Lunch Book Club
Date: October 20th, 2025
Time: 12:00 pm
Mennonite in a Little Black Dress by Rhoda Janzen
A hilarious and moving memoir in the spirit of Anne Lamott and Nora Ephron about a woman who returns home to her Mennonite family after a personal crisis.
The same week her husband of 15 years ditches her for a guy he met on Gay.com, a partially inebriated teenage driver smacks her VW Beetle head-on. Marriage over, body bruised, life upside-down, Rhoda does what any sensible 43-year-old would do: She goes home.
But hers is not just any home. It's a Mennonite home, the scene of her painfully uncool childhood and the bosom of her family: handsome but grouchy Dad, plain but cheerful Mom. Drinking, smoking, and slumber parties are nixed; potlucks, prune soup, and public prayer are embraced. Having long ago left the faith behind, Rhoda is surprised when the conservative community welcomes her back with open arms and offbeat advice. She discovers that this safe, sheltered world is the perfect place to come to terms with her failed marriage and the choices that both freed and entrapped her.

Night Book Club
Date: November 3rd 2025
Time: 6:00 pm
March by Geraldine Brooks
Winner of the Pulitzer Prize--a powerful love story set against the backdrop of the Civil War, from the author of The Secret Chord.
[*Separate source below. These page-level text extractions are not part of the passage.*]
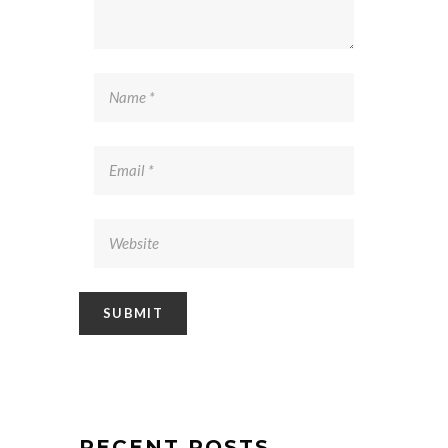
RECENT POSTS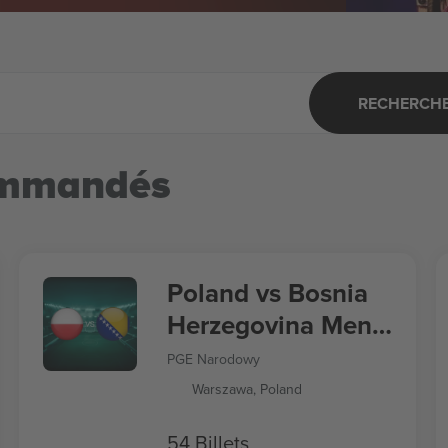
RECHERCHER
ommandés
Poland vs Bosnia
Herzegovina Men's
Nations League
PGE Narodowy
Warszawa, Poland
54 Billets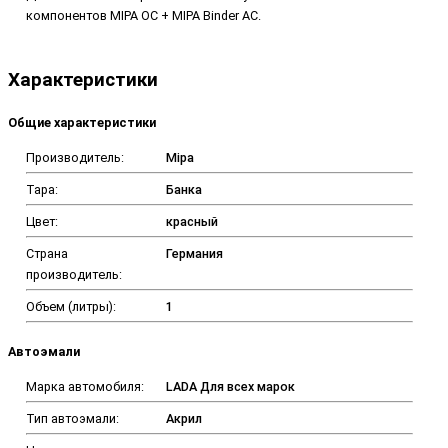
компонентов MIPA OC + MIPA Binder AC.
Характеристики
Общие характеристики
Производитель:
Mipa
Тара:
Банка
Цвет:
красный
Страна
Германия
производитель:
Объем (литры):
1
Автоэмали
Марка автомобиля:
LADA Для всех марок
Тип автоэмали:
Акрил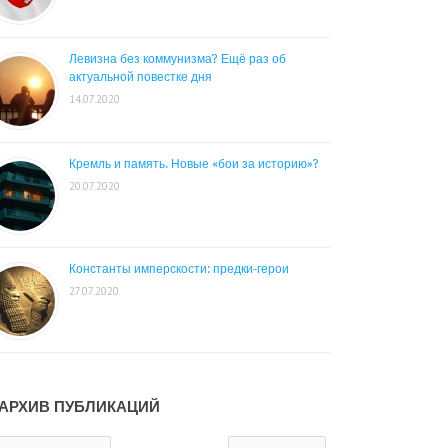
Левизна без коммунизма? Ещё раз об
актуальной повестке дня
14.07.2020
Кремль и память. Новые «бои за историю»?
20.07.2020
Константы имперскости: предки-герои
27.07.2020
АРХИВ ПУБЛИКАЦИЙ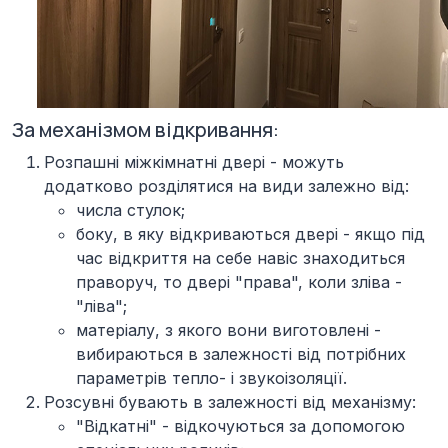
За механізмом відкривання:
Розпашні міжкімнатні двері -
можуть
додатково розділятися на види залежно від:
числа стулок;
боку, в яку відкриваються двері - якщо під
час відкриття на себе навіс знаходиться
праворуч, то двері "права", коли зліва -
"ліва";
матеріалу, з якого вони виготовлені -
вибираються в залежності від потрібних
параметрів тепло- і звукоізоляції.
Розсувні бувають в залежності від механізму
:
"Відкатні" - відкочуються за допомогою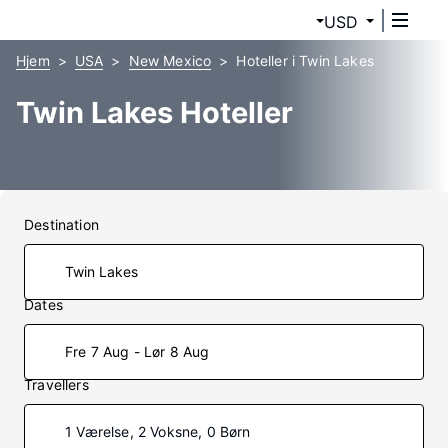
USD
Hjem
USA
New Mexico
Hoteller i Twin Lakes
Twin Lakes Hoteller
Destination
Dates
Fre 7 Aug - Lør 8 Aug
Travellers
1 Værelse, 2 Voksne, 0 Børn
From Louisa May Alcott's beloved classic Little Women, Geraldine Brooks has animated the character of the absent father, March, and crafted a story "filled with the ache of love and marriage and with the power of war upon the mind and heart of one unforgettable man" (Sue Monk Kidd). With "pitch-perfect writing" (USA Today), Brooks follows March as he leaves behind his family to aid the Union cause in the Civil War. His experiences will utterly change his marriage and challenge his most ardently held beliefs. A lushly written, wholly original tale steeped in the details of another time, March secures Geraldine Brooks's place as a renowned author of historical fiction.